EBOLA : Schools Collaborate to raise funds
Recently a group of schools from Sefton and Liverpool got together to help the work of the Waterloo Partnership in Sierra Leone. The efforts of All Saints – Anfield, English Martyrs, St. Robert Bellarmine, St. Monica’s, Rimrose Hope and Rice Lane have staggered us here at the Partnership and we would like to thank you all for your enthusiasm, hard work, generosity, and support for the work of the Waterloo Partnership during the Ebola epidemic.
The schools arranged a variety of individual and collaborative fundraising activities, from Fun Runs to an evening at Anfield, the home of Liverpool FC. All of the proceeds from the events will help us in our fight to help the community of Waterloo, Sierra Leone. One of the teachers at the school writes……
“If your next door neighbour was dying of Ebola you would do anything you could to help. Well our friends in Fano School are our neighbours, but just a bit further away.” It was when nine year old Melissa with the honesty of a child, casually uttered these words, that I realised that the children of our school were way ahead of the staff in understanding the impact of Ebola and how we were being called to help.

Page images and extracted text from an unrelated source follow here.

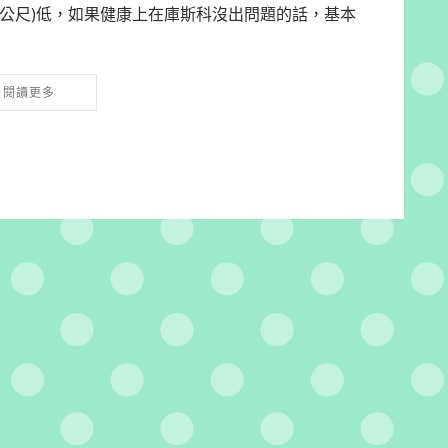
99公尺)低，如果健康上在庫斯科沒出問題的話，基本
閱讀更多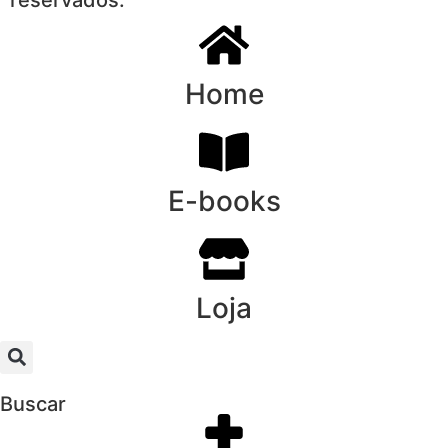
Home
E-books
Loja
Buscar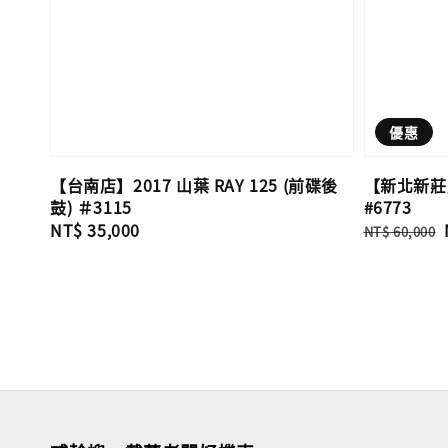
優惠
【台南店】2017 山葉 RAY 125 (前碟後
【新北新莊店】
鼓) ＃3115
#6773
Regular
NT$ 35,000
Regular
NT$ 60,000
price
price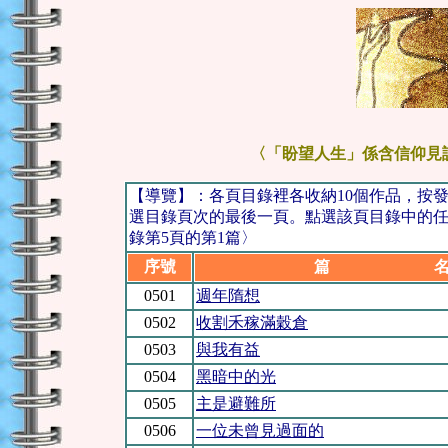
〈「盼望人生」係含信仰見
【導覽】：各頁目錄裡各收納10個作品，按
選目錄頁次的最後一頁。點選該頁目錄中的任一
錄第5頁的第1篇〉
序號
篇 
0501
週年隋想
0502
收割禾稼滿穀倉
0503
與我有益
0504
黑暗中的光
0505
主是避難所
0506
一位未曾見過面的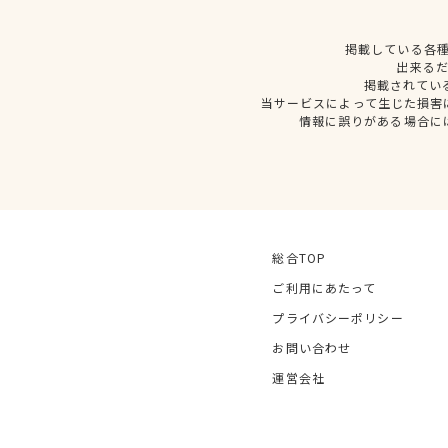
掲載している各
出来る
掲載されてい
当サービスによって生じた損害
情報に誤りがある場合に
総合TOP
ご利用にあたって
プライバシーポリシー
お問い合わせ
運営会社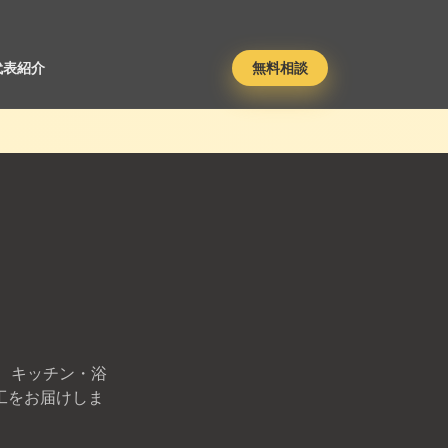
代表紹介
無料相談
 キッチン・浴
工をお届けしま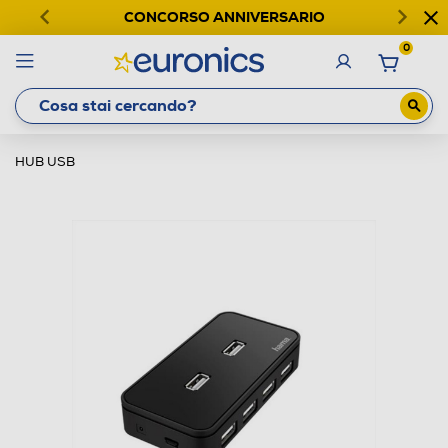
CONCORSO ANNIVERSARIO
0
HUB USB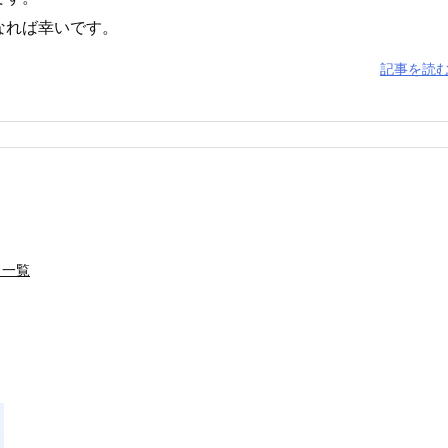
なれば幸いです。
記事を読
名一覧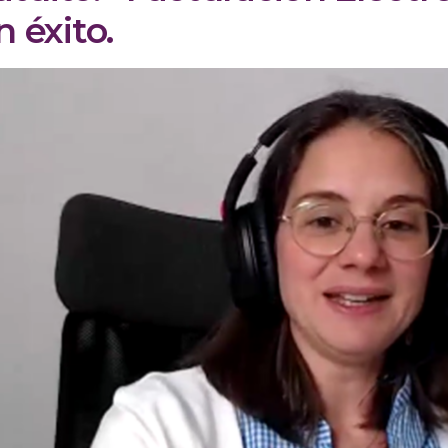
 éxito.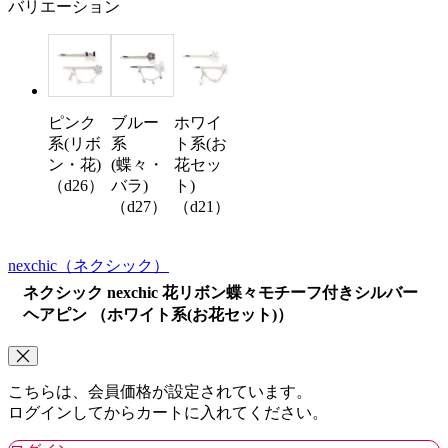
バリエーション
ピンク
ブルー
ホワイ
系(リボ
系
ト系(お
ン・花)
(蝶々・
花セッ
（d26）
バラ)
ト)
（d27）
（d21）
nexchic
（ネクシック）
ネクシック nexchic 花リボン蝶々モチーフ付きシルバー
ヘアピン （ホワイト系(お花セット)）
こちらは、会員価格が設定されています。
ログインしてからカートに入れてください。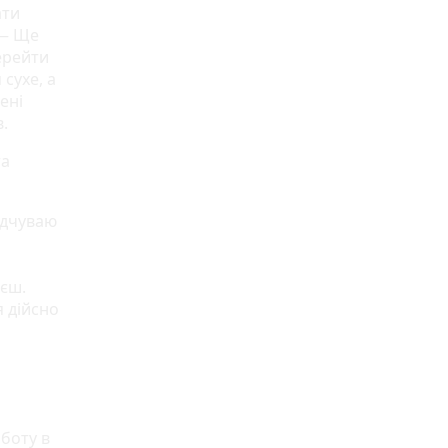
ати
 — Ще
перейти
 сухе, а
ені
в.
та
ідчуваю
єш.
я дійсно
боту в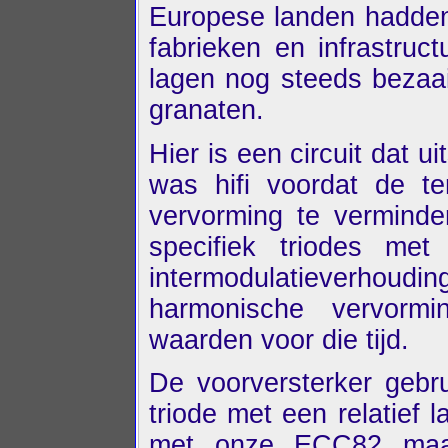
Europese landen hadden
fabrieken en infrastruc
lagen nog steeds bezaai
granaten.
Hier is een circuit dat ui
was hifi voordat de t
vervorming te verminde
specifiek triodes met
intermodulatieverhoud
harmonische vervor
waarden voor die tijd.
De voorversterker gebr
triode met een relatief l
met onze ECC82 maar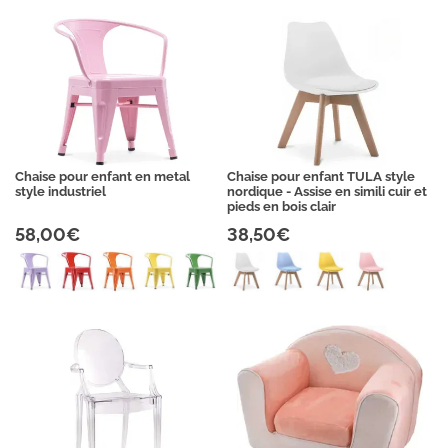
Chaise pour enfant en metal
Chaise pour enfant TULA style
style industriel
nordique - Assise en simili cuir et
pieds en bois clair
58,00€
38,50€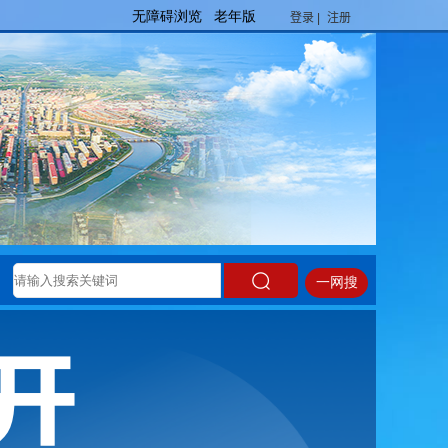
登录 |
注册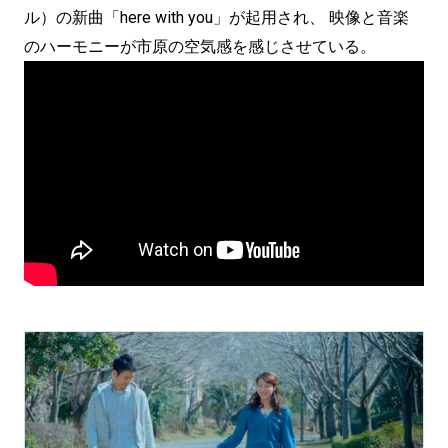
ル）の新曲「here with you」が起用され、 映像と音楽
のハーモニーが市原の空気感を感じさせている。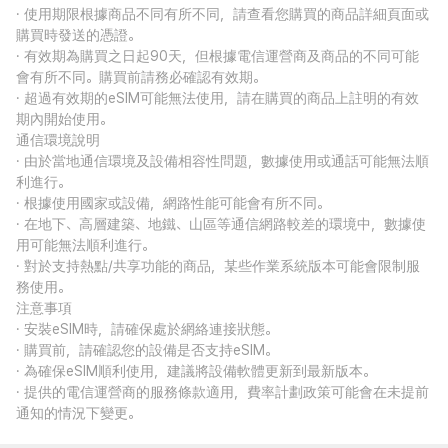
· 使用期限根據商品不同有所不同，請查看您購買的商品詳細頁面或
購買時發送的憑證。
· 有效期為購買之日起90天，但根據電信運營商及商品的不同可能
會有所不同。購買前請務必確認有效期。
· 超過有效期的eSIM可能無法使用，請在購買的商品上註明的有效
期內開始使用。
通信環境說明
· 由於當地通信環境及設備相容性問題，數據使用或通話可能無法順
利進行。
· 根據使用國家或設備，網路性能可能會有所不同。
· 在地下、高層建築、地鐵、山區等通信網路較差的環境中，數據使
用可能無法順利進行。
· 對於支持熱點/共享功能的商品，某些作業系統版本可能會限制服
務使用。
注意事項
· 安裝eSIM時，請確保處於網絡連接狀態。
· 購買前，請確認您的設備是否支持eSIM。
· 為確保eSIM順利使用，建議將設備軟體更新到最新版本。
· 提供的電信運營商的服務條款適用，費率計劃政策可能會在未提前
通知的情況下變更。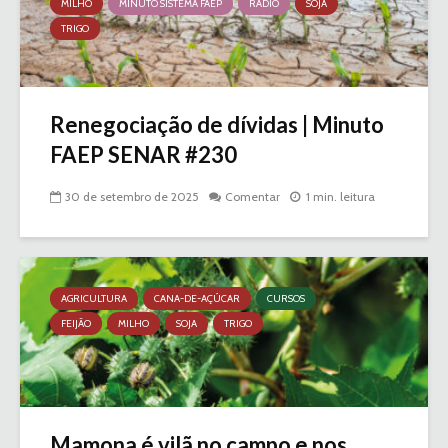
MILHO
MINUTO SISTEMA FAEP
RÁDIO
SOJA
TRIGO
Renegociação de dívidas | Minuto
FAEP SENAR #230
30 de setembro de 2025
Comentar
1 min. leitura
AGRICULTURA
CANA-DE-AÇÚCAR
CURSOS
FEIJÃO
MILHO
SOJA
TRIGO
Mamona é vilã no campo e nos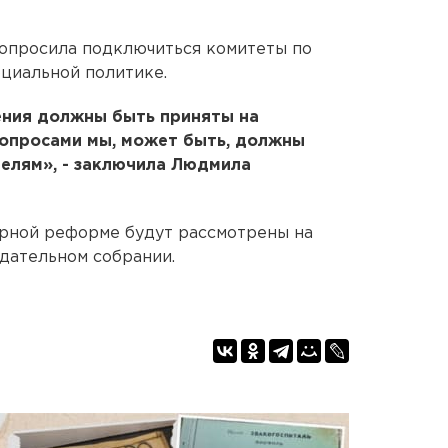
попросила подключиться комитеты по
циальной политике.
ения должны быть приняты на
вопросами мы, может быть, должны
елям», - заключила Людмила
орной реформе будут рассмотрены на
дательном собрании.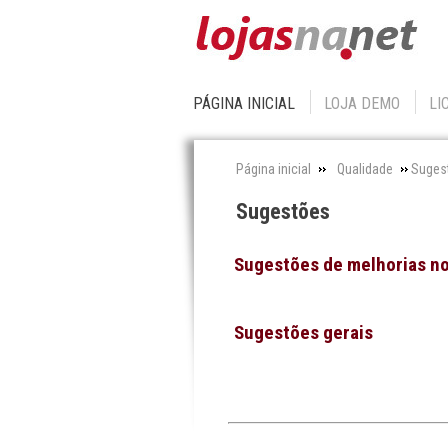
PÁGINA INICIAL
LOJA DEMO
LI
Página inicial
Qualidade
Suges
Sugestões
Sugestões de melhorias n
Sugestões gerais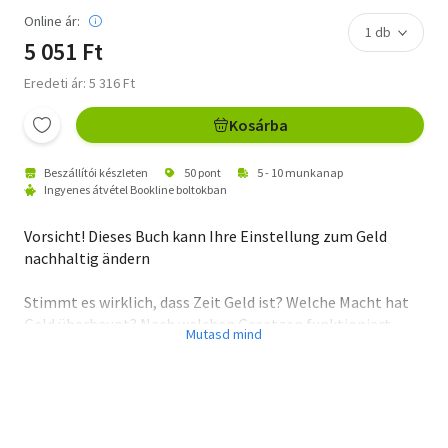
Online ár:
5 051 Ft
Eredeti ár: 5 316 Ft
Kosárba
Beszállítói készleten
50 pont
5 - 10 munkanap
Ingyenes átvétel Bookline boltokban
Vorsicht! Dieses Buch kann Ihre Einstellung zum Geld
nachhaltig ändern
Stimmt es wirklich, dass Zeit Geld ist? Welche Macht hat
Geld überhaupt? Nach welchen Gesetzen funktioniert
Reichtum? Geld fördert in unserer Gesellschaft eine
Lebensweise, die krank macht. Kaum jemand fragt sich, ob
mehr Geld auch mehr Wohlbefinden mit sich bringt.
Ruediger Dahlke deckt die psychologischen Hintergründe
unseres Umgangs mit Geld auf und rückt unsere Vorurteile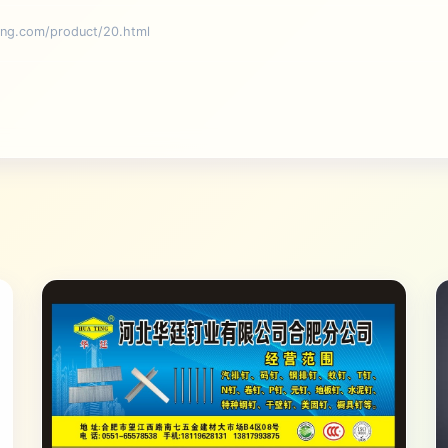
com/product/20.html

Teachers from All Saints Primary School, Anfield first visited Sierra Leone in 2010 to meet with our partner school Fano, a small school of 120 pupils in a corrugated iron shed. Life was incredibly difficult for them, but we were moved by their zest for life, and the joyfulness of the partnership soon spread back to Anfield. Over the last four years there has been a visit to Sierra Leone and a return visit by one of their teachers each year. As a result our children have learnt an incredible amount about the lives of children in West Africa: not just the sad stuff, but how they play, pray and spend time with their families. As the news began to filter through about the horror of Ebola (one of our teachers , Frank, lost his wife and young daughter to the disease and had to spend three weeks in quarantine with his other daughter and young baby who had still been breastfeeding), it was the children who led the charge to fund raise. They organised themselves into little groups who bake cakes to sell, make bookmarks or jewellery, run raffles, spot the ball and even a guess the pop star as a baby competition. One girl, Emily, ten, spends her full pocket money every Saturday buying cakes at discount shops to sell in school, handing over all profits over to ‘help our friends in Sierra Leone’.
A local community charity, The Waterloo Partnership, works directly in its namesake town of Waterloo in Sierra Leone; where Fano School is situated. The charity is helping to feed the quarantined, like our teacher Frank, and is supporting some of the hundreds of Ebola orphans. Any money we raise is distributed by the Waterloo Partnership to help those in the most desperate need.
As the weeks passed and the situation worsened, the children realised they would need more help. Each year our visits to Sierra Leone had taken place with several other schools from across Liverpool and Sefton. We joined with them to make a video, which the children starred in, asking other schools in the area to help. It can be viewed on the internet here: http://vimeo.com/109508987 .
With the schools working together in a way rarely seen before, it was hoped that across the schools we could raise £10,000 by Christmas. Each school has been fundraising in school, coming together for big events that we hope will publicise difficulties Ebola is causing for our partner community.
At a time when people accuse our youth of being selfish and lazy; at a time when we seem to care less and less about each other, it has been a privilege to work with a group of children who have worked so hard to help their neighbours – even those who just happen to live 3000 miles away.